II piruvato non è il prodotto finale del metabolismo del glucosio. Esso è soggetto a ulteriori trasformazioni, in base al tipo di organismo e alla presenza o all’assenza dell’ossigeno. In particolare, il piruvato:
• il piruvato in condizioni aerobiche è convertito in acetil-CoA nei mitocondri;
• il piruvato in condizioni anaerobiche è convertito in lattato (chiamata fermentazione lattica) o in etanolo ( chiamata fermentazione alcolica).

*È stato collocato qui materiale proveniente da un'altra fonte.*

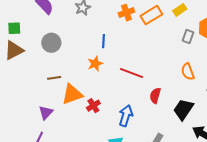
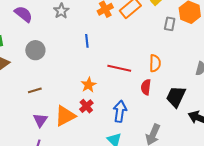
orange star: (95, 64) -> (89, 85), moved
orange semicircle: (188, 72) -> (155, 63), moved, turned -150
brown line: (54, 78) -> (35, 90), moved
orange triangle: (72, 94) -> (65, 116), moved

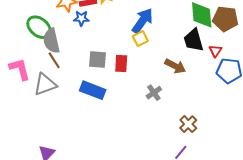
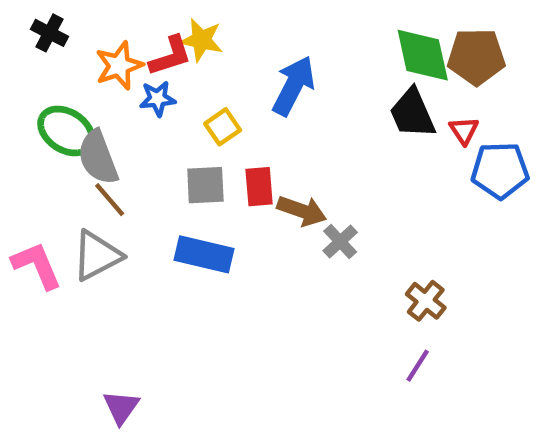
yellow square: (140, 39) -> (223, 127), moved
brown arrow: (175, 66) -> (302, 211), moved
pink L-shape: (20, 69) -> (37, 265), moved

La via aerobica del piruvato

In condizioni aerobiche, il piruvato viene trasportato nei mitocondri, dove è trasformato in acetil-CoA. Ricordiamo che il coenzima A trasporta gruppi acetilici o altri gruppi acilici, che lega al gruppo tiolico (—SH) presente nella sua molecola. Il coenzima A è spesso indicato come HS-CoA. La reazione è catalizzata da un complesso multienzimatico, formato da tre subunità enzimatiche e da cinque coenzimi, che prende il nome di piruvato deidrogenasi. La reazione è una decarbossilazione ossidativa, che porta alla liberazione di una molecola di CO2, e alla formazione di una molecola di NADH + H+.
L’acetil-CoA rappresenta il raccordo fra le vie cataboliche dei carboidrati, delle proteine e dei grassi. La sua ossidazione continua nel ciclo di Krebs, mentre il NAD+ necessario per la glicolisi sarà rigenerato nel processo della fosforilazione ossidativa.